PROVIDED MATERIAL
=====

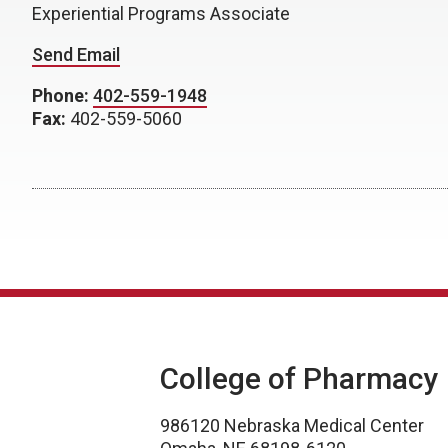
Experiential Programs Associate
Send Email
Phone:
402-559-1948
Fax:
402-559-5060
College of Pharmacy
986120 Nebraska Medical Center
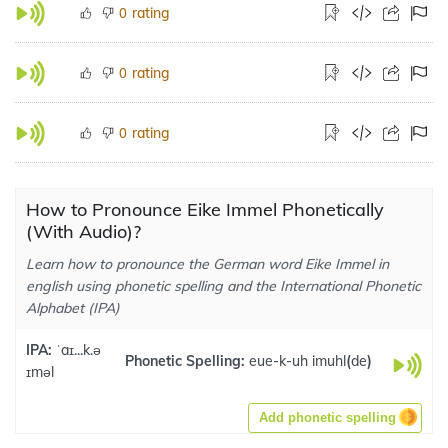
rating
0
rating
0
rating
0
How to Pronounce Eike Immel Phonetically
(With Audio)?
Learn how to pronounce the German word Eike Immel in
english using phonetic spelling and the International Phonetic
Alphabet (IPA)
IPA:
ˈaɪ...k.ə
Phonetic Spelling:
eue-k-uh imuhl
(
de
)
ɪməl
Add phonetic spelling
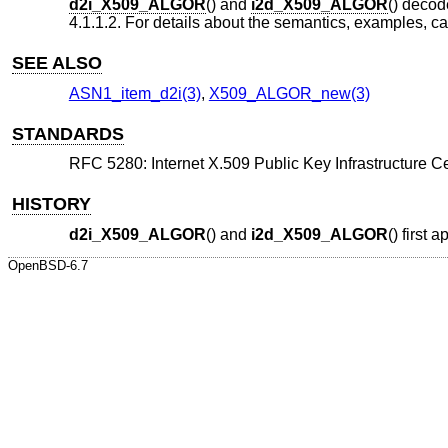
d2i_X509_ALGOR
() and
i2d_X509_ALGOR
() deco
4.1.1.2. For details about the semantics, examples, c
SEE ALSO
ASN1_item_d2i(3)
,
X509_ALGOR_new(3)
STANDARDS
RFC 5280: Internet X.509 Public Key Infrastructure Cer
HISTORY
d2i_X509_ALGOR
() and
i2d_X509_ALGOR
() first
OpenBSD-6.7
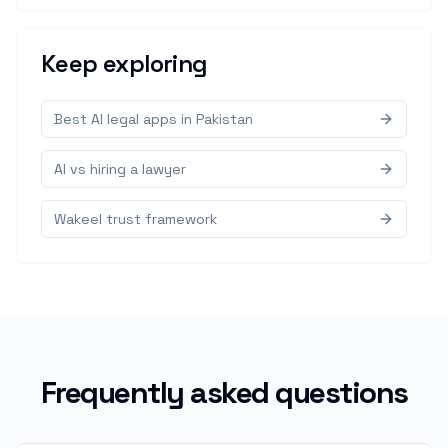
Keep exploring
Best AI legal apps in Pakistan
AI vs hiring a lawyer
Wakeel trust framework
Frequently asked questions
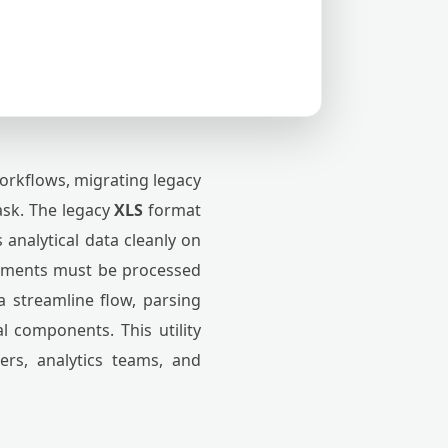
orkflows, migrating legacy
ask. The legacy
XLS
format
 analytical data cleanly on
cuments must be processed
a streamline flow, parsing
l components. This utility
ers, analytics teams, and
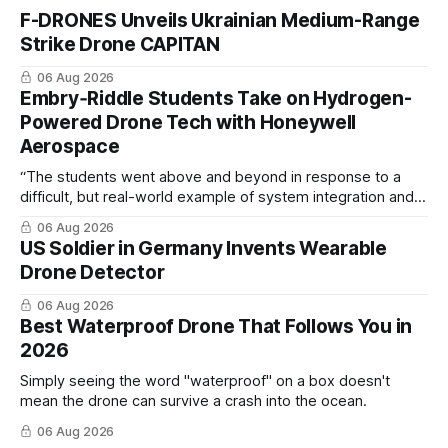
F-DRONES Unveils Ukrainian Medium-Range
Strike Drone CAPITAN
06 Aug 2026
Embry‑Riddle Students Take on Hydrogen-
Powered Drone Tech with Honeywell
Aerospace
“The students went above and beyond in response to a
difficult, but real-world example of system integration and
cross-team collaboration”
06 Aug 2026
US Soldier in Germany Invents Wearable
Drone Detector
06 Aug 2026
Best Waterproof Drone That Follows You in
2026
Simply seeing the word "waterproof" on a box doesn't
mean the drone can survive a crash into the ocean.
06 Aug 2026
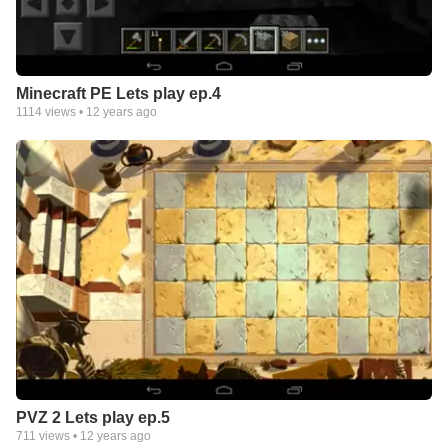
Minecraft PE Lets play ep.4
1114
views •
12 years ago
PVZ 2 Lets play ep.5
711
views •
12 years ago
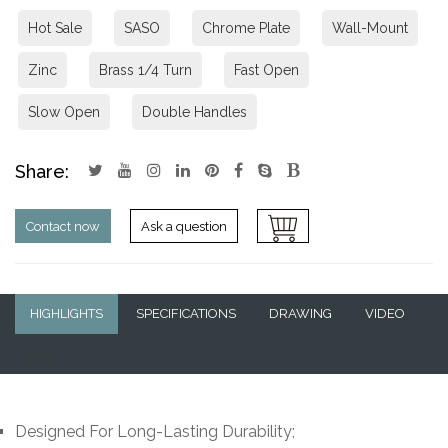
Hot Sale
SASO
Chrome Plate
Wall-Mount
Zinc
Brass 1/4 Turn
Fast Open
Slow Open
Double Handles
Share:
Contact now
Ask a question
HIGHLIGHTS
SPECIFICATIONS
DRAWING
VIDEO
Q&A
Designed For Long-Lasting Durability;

=====

PROMPT
None of the pictures should be carried over when the data above is transcribed exactly.

WORKED SOLUTION
Experiential Programs Associate
Send Email
Phone:
402-559-1948
Fax:
402-559-5060
College of Pharmacy
986120 Nebraska Medical Center
rating
0
rating
0
rating
0
How to Pronounce Eike Immel Phonetically
(With Audio)?
Learn how to pronounce the German word Eike Immel in
english using phonetic spelling and the International Phonetic
Alphabet (IPA)
IPA:
ˈaɪ...k.ə
Phonetic Spelling:
eue-k-uh imuhl
(
de
)
ɪməl
Add phonetic spelling
d2i_X509_ALGOR
() and
i2d_X509_ALGOR
() deco
4.1.1.2. For details about the semantics, examples, c
SEE ALSO
ASN1_item_d2i(3)
,
X509_ALGOR_new(3)
STANDARDS
RFC 5280: Internet X.509 Public Key Infrastructure Cer
HISTORY
d2i_X509_ALGOR
() and
i2d_X509_ALGOR
() first
OpenBSD-6.7
Keep exploring
Best AI legal apps in Pakistan
AI vs hiring a lawyer
Wakeel trust framework
Frequently asked questions
orkflows, migrating legacy
ask. The legacy
XLS
format
 analytical data cleanly on
cuments must be processed
a streamline flow, parsing
l components. This utility
ers, analytics teams, and
F-DRONES Unveils Ukrainian Medium-Range
Strike Drone CAPITAN
06 Aug 2026
Embry‑Riddle Students Take on Hydrogen-
Powered Drone Tech with Honeywell
Aerospace
“The students went above and beyond in response to a
difficult, but real-world example of system integration and
cross-team collaboration”
06 Aug 2026
US Soldier in Germany Invents Wearable
Drone Detector
06 Aug 2026
Best Waterproof Drone That Follows You in
2026
Simply seeing the word "waterproof" on a box doesn't
mean the drone can survive a crash into the ocean.
06 Aug 2026
Minecraft PE Lets play ep.4
1114
views •
12 years ago
PVZ 2 Lets play ep.5
711
views •
12 years ago
Hot Sale
SASO
Chrome Plate
Wall-Mount
Zinc
Brass 1/4 Turn
Fast Open
Slow Open
Double Handles
Share:
Contact now
Ask a question
HIGHLIGHTS
SPECIFICATIONS
DRAWING
VIDEO
Q&A
Designed For Long-Lasting Durability;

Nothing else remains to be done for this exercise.